As I write this, I’m sadly coming full circle to the beginning of my blog, which I’d started to help me grieve when Peri, the dog I’d had for thirteen years, became paralyzed and had to be put to sleep. I’d fallen into a dark place, feeling empty and lacerated, until I got my puppy Chaussette from a nearby farm. Her cheerful, inquisitive presence guided me out of the bleakness and helped keep me from falling back in when every job application I sent out over the summer either received a formulaic rejection letter or no response at all; it was incredibly difficult not to feel worthless.
Having Chaussette consoled me, though; I might not have been heading off to a full-time job with decent pay and benefits, but at least that meant I had more time to train my dog. She loved everyone, and every time I took her out in public, she would attract swarms of children and strangely intimate confidences from adults who came to pet her.

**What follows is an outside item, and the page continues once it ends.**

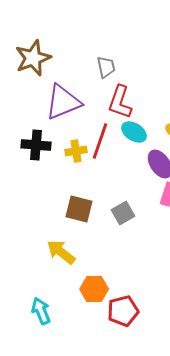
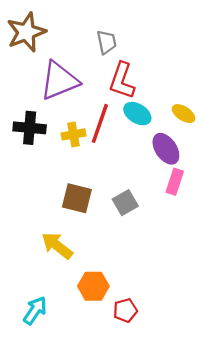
cyan arrow: (41, 311) -> (35, 310), turned 56
red pentagon: (123, 311) -> (125, 310), size x0.7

Now she’s dying. She’d begun having seizures when she was six months old, but they were brief, and she always bounced back within hours. I finally broke down and put her on Phenobarbital, and she had no seizures at all in August. In October, though, she began having them about once a week, and their severity was intensifying.
She still hasn’t fully recovered from her last episode in the wee hours of November 3. She seized off and on for almost two hours, and she was agitated the rest of the day; the next day, she kept having brief seizures several times an hour. I took her to the vet, and her prognosis isn’t good; she’s on potassium bromide now, but the vet cautioned me that puppies seizing this severely this young generally don’t make it very long, and that even if the potassium bromide works, it will eventually damage her pancreas.

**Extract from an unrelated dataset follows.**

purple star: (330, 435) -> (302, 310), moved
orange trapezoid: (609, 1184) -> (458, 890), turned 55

I’m going to have to let go, and I know it, and it’s hard.
I know this isn’t a major problem in the context of world problems, not even a problem at all, really. But I refer you back to the entry I wrote about Peri, “My Heart Says Something Else,” in which I wrestled with the guilt over being distraught over a dog.
I’m mourning already, and I can’t stop myself.
But like so many people before me, I’m trying to find consolation in nature, and I’m finding it. Even on this bleak November day, there are flowers—I don’t know why, since the bees are long gone, but these are apparently floral optimists. I also found a carrot patch, spontaneously sown in spring and long neglected, which produced (unlike my more carefully tended raised bed carrot patch) a surprising abundance of fat, conveniently tapered carrots. Their impressive girth was especially gratifying since I hadn’t thinned them.
Most notable of my vegetable discoveries, though, were the Love Carrots. This pair, planted too close together, had entwined themselves around each other in what I can’t help seeing as a doomed but passionate embrace. I just find it inspiring that Shakespearean-level drama can transpire unnoticed beneath the soil and emerge into the light even in a bleak November.
I know where Chaussette will be buried, and I know that I will plant flowers on her grave, and I know that she will feed them. Like the flowers, like the carrots, she will defy death.